→ **Work instruction**
Report how many lines in the records below contain the word "indiscussa". Nothing else belongs in the answer.

→ **The records**
=== Begin Enclosure ===
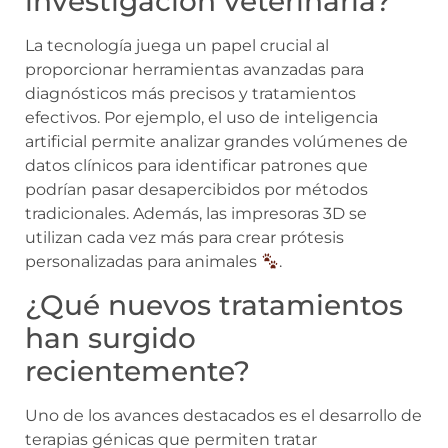
investigación veterinaria?
La tecnología juega un papel crucial al
proporcionar herramientas avanzadas para
diagnósticos más precisos y tratamientos
efectivos. Por ejemplo, el uso de inteligencia
artificial permite analizar grandes volúmenes de
datos clínicos para identificar patrones que
podrían pasar desapercibidos por métodos
tradicionales. Además, las impresoras 3D se
utilizan cada vez más para crear prótesis
personalizadas para animales
.
¿Qué nuevos tratamientos
han surgido
recientemente?
Uno de los avances destacados es el desarrollo de
terapias génicas que permiten tratar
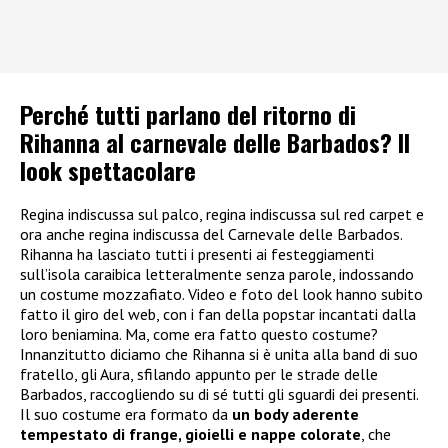
Perché tutti parlano del ritorno di
Rihanna al carnevale delle Barbados? Il
look spettacolare
Regina indiscussa sul palco, regina indiscussa sul red carpet e
ora anche regina indiscussa del Carnevale delle Barbados.
Rihanna ha lasciato tutti i presenti ai festeggiamenti
sull’isola caraibica letteralmente senza parole, indossando
un costume mozzafiato. Video e foto del look hanno subito
fatto il giro del web, con i fan della popstar incantati dalla
loro beniamina. Ma, come era fatto questo costume?
Innanzitutto diciamo che Rihanna si è unita alla band di suo
fratello, gli Aura, sfilando appunto per le strade delle
Barbados, raccogliendo su di sé tutti gli sguardi dei presenti.
Il suo costume era formato da
un body aderente
tempestato di frange, gioielli e nappe colorate
, che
=== End Enclosure ===
→ **Result of this exercise**
2